■ **Source information**
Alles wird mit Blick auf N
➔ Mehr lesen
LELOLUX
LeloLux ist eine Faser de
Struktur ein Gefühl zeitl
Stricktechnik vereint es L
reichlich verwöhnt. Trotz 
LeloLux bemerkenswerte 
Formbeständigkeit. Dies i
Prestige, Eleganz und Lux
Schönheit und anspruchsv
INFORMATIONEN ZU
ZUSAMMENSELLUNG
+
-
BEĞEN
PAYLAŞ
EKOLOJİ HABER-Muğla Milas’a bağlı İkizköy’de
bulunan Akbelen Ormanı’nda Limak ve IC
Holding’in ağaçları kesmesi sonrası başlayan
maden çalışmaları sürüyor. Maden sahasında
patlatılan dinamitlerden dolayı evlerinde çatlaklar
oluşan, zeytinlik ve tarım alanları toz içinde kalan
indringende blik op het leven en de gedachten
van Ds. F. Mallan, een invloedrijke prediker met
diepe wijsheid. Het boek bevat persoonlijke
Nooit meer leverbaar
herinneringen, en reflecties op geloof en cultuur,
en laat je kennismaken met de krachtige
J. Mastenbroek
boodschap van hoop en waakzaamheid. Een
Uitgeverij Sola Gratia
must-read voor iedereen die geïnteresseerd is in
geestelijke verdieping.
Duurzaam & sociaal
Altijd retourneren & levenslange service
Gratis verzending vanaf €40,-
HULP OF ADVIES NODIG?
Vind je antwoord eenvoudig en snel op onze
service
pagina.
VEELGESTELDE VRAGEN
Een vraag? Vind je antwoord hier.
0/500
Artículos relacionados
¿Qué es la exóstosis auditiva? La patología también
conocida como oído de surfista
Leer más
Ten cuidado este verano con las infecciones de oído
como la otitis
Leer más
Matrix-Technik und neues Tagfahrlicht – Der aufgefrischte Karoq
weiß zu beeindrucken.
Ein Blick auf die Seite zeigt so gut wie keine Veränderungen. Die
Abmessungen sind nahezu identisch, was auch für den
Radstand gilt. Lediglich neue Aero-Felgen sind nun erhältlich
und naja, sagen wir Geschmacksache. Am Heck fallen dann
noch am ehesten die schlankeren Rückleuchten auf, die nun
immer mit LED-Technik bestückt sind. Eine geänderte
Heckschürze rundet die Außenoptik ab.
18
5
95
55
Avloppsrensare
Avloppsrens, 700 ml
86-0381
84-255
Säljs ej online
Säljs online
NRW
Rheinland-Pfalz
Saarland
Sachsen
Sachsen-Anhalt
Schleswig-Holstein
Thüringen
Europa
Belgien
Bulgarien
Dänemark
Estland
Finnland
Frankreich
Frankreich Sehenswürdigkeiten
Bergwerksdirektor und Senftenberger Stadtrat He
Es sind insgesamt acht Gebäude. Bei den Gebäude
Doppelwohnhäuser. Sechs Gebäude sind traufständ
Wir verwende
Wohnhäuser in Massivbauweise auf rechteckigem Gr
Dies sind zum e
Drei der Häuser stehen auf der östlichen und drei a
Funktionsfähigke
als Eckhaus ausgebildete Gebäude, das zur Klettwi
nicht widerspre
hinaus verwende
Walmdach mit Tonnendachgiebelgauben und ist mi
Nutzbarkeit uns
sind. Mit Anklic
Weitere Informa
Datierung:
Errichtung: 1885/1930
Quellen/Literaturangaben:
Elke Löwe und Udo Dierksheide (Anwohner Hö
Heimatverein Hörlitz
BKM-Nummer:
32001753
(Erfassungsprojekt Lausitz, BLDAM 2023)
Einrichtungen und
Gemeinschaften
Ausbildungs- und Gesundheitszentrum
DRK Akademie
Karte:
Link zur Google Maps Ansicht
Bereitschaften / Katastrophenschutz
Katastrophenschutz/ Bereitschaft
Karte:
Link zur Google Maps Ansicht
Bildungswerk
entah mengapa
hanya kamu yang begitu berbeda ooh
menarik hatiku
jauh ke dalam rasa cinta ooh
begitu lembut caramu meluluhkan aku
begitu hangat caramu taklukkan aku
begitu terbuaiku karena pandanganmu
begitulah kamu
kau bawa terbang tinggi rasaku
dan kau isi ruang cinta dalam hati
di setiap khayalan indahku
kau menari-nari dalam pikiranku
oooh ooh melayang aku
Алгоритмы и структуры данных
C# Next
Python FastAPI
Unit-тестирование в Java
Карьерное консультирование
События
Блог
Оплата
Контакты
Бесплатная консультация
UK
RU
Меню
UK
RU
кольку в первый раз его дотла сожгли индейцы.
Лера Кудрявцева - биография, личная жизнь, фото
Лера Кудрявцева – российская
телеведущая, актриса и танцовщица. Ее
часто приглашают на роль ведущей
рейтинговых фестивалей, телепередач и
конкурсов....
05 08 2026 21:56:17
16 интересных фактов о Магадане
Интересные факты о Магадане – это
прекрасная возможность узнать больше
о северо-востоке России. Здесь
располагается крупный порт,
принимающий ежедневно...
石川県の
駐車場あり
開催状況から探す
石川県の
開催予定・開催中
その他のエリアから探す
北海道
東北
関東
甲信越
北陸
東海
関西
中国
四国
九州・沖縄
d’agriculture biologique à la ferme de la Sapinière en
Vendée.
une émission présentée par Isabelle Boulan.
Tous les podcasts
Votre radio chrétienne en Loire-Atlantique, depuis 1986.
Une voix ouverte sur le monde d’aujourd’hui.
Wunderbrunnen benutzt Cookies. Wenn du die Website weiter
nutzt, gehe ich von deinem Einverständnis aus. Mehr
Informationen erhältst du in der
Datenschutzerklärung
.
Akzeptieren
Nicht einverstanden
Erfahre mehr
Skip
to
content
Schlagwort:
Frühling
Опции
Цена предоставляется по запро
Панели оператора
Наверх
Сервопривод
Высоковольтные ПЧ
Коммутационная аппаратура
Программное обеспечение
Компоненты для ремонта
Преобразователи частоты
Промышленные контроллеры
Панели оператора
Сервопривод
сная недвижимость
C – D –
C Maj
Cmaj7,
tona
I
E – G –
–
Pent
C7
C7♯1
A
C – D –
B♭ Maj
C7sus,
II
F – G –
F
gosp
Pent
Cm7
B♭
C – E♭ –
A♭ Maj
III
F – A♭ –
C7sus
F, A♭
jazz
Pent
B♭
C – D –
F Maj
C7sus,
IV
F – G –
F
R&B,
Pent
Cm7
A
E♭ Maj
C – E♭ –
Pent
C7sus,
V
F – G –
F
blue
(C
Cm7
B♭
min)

■ **The task**
Only a number is wanted here: how many lines of the material hold the word "service".

■ **Answer**
2